__TASK DETAILS__
The records that follow should be copied out exactly, pictures excluded.

----------------------------------------

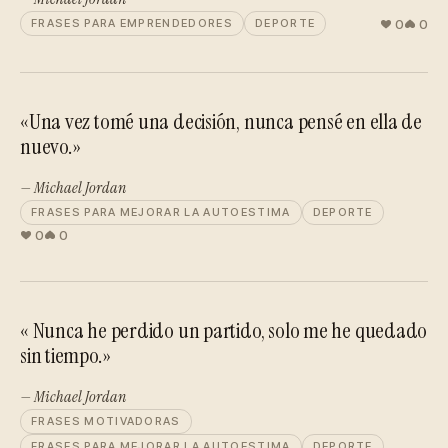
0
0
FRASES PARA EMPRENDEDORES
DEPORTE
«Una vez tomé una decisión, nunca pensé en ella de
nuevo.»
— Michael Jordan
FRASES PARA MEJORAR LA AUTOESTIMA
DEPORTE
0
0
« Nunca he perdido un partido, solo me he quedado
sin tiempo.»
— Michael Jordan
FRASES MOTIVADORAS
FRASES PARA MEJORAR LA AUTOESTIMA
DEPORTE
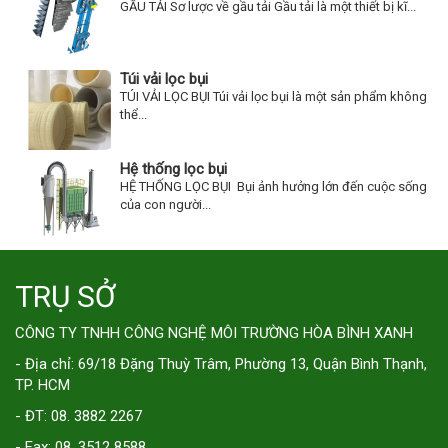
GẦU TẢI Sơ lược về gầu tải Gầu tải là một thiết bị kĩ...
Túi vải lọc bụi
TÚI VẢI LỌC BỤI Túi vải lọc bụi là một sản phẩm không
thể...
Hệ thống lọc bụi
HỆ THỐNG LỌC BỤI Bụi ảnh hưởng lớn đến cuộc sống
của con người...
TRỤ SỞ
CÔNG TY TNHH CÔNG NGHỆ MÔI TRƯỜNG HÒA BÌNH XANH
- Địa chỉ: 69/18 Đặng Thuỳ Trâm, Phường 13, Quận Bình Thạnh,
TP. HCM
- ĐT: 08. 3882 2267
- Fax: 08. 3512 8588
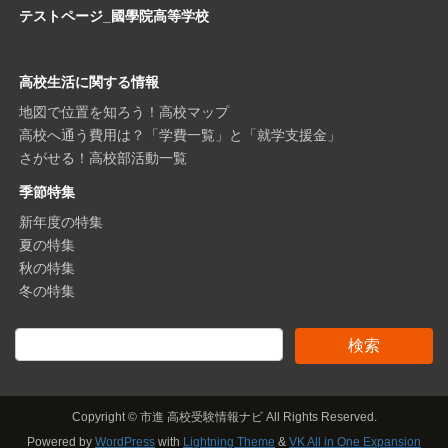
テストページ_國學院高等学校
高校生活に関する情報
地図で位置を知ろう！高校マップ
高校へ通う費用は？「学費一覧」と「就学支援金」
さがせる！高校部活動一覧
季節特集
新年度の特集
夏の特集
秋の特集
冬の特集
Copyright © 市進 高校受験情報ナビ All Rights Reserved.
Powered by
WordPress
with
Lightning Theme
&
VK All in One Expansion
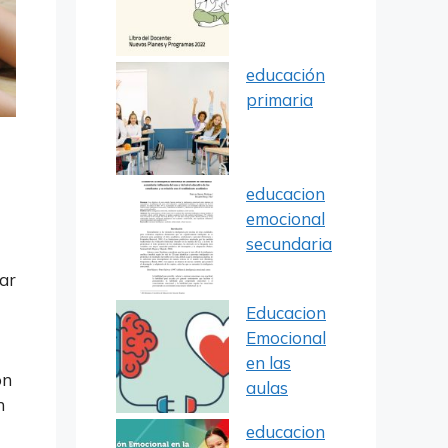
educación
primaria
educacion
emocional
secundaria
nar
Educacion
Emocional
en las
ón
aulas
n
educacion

----------------------------------------

__REPLY__
0
0
FRASES PARA EMPRENDEDORES
DEPORTE
«Una vez tomé una decisión, nunca pensé en ella de
nuevo.»
— Michael Jordan
FRASES PARA MEJORAR LA AUTOESTIMA
DEPORTE
0
0
« Nunca he perdido un partido, solo me he quedado
sin tiempo.»
— Michael Jordan
FRASES MOTIVADORAS
FRASES PARA MEJORAR LA AUTOESTIMA
DEPORTE
GẦU TẢI Sơ lược về gầu tải Gầu tải là một thiết bị kĩ...
Túi vải lọc bụi
TÚI VẢI LỌC BỤI Túi vải lọc bụi là một sản phẩm không
thể...
Hệ thống lọc bụi
HỆ THỐNG LỌC BỤI Bụi ảnh hưởng lớn đến cuộc sống
của con người...
TRỤ SỞ
CÔNG TY TNHH CÔNG NGHỆ MÔI TRƯỜNG HÒA BÌNH XANH
- Địa chỉ: 69/18 Đặng Thuỳ Trâm, Phường 13, Quận Bình Thạnh,
TP. HCM
- ĐT: 08. 3882 2267
- Fax: 08. 3512 8588
テストページ_國學院高等学校
高校生活に関する情報
地図で位置を知ろう！高校マップ
高校へ通う費用は？「学費一覧」と「就学支援金」
さがせる！高校部活動一覧
季節特集
新年度の特集
夏の特集
秋の特集
冬の特集
Copyright © 市進 高校受験情報ナビ All Rights Reserved.
Powered by
WordPress
with
Lightning Theme
&
VK All in One Expansion
educación
primaria
educacion
emocional
secundaria
nar
Educacion
Emocional
en las
ón
aulas
n
educacion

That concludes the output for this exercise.